高嶺の社長と恋の真似事―甘い一夜だけでは満たされない―


手渡されたのは、土地開発予定の概要と地図。

地方の土地に大規模なショッピングモールを建設するという。
場所は高速道路の出入り口からほど近い。徒歩では三十分近くかかる駅からの距離は気になるものの、シャトルバスを走らせればそこまでの問題はない。

すでに出店場所の落札は始まっていて、その一角にイタリアンレストランを構える予定で話を進めている。

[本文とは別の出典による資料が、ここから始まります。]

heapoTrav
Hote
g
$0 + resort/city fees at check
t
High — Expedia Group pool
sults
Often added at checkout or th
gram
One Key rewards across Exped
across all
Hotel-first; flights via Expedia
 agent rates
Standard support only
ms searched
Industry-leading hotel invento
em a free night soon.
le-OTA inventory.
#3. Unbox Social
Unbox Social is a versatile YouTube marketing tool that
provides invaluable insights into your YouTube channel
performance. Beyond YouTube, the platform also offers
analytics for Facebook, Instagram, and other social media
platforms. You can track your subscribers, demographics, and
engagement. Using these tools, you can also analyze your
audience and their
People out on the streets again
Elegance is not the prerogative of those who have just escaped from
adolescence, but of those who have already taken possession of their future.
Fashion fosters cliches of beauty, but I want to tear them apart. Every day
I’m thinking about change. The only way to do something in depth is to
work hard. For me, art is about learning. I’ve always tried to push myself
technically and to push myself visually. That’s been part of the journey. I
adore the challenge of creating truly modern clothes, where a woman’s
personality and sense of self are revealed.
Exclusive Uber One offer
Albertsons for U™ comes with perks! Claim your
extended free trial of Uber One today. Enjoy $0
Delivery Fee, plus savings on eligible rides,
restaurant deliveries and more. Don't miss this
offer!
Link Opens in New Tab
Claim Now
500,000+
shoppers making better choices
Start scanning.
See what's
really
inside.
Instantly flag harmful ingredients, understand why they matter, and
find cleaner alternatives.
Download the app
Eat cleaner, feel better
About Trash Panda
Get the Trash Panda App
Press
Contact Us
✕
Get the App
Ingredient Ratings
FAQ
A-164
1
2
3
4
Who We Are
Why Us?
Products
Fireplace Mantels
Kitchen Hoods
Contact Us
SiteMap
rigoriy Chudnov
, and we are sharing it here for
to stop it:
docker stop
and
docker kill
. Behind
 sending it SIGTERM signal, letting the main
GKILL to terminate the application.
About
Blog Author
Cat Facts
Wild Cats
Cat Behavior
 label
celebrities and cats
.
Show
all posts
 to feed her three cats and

「ブランドショップは今のところ八店舗か。思っていたより多いな」
「はい。すでに三店舗決まっているジュエリー関係も、価格が高めに設定されているブランドばかりです。基本的に、路面店は高級志向で、西側に立つ三階建てのビルに学生向けのリーズナブルなショップを集めるようです」
「うちが押さえている場所からすると、路面店側から流れてくる客が七、八割というところか。年齢層は高めだろう。ある程度値が張っても満足するレベルの料理の提供が必要になる」
「はい。そうおっしゃるかと思い、二ツ星レストラン以上でシェフの経験がある者を数名ピックアップしてみました。こちらに――」

ある程度話を詰めたところで時計が十三時を指す。
それを確認し「お昼に出ますか?」と聞いてきた緑川にうなずき席を立った。

「ところで、さきほどのメッセージは高坂さんですか?」

社内のエレベーターの中で聞かれる。
緑川にしては珍しくプライベートに関する問いかけだったが、緑川が口では厳しく言いながらも、なんだかんだと美波を気にかけているのは知っているため、素直に答える。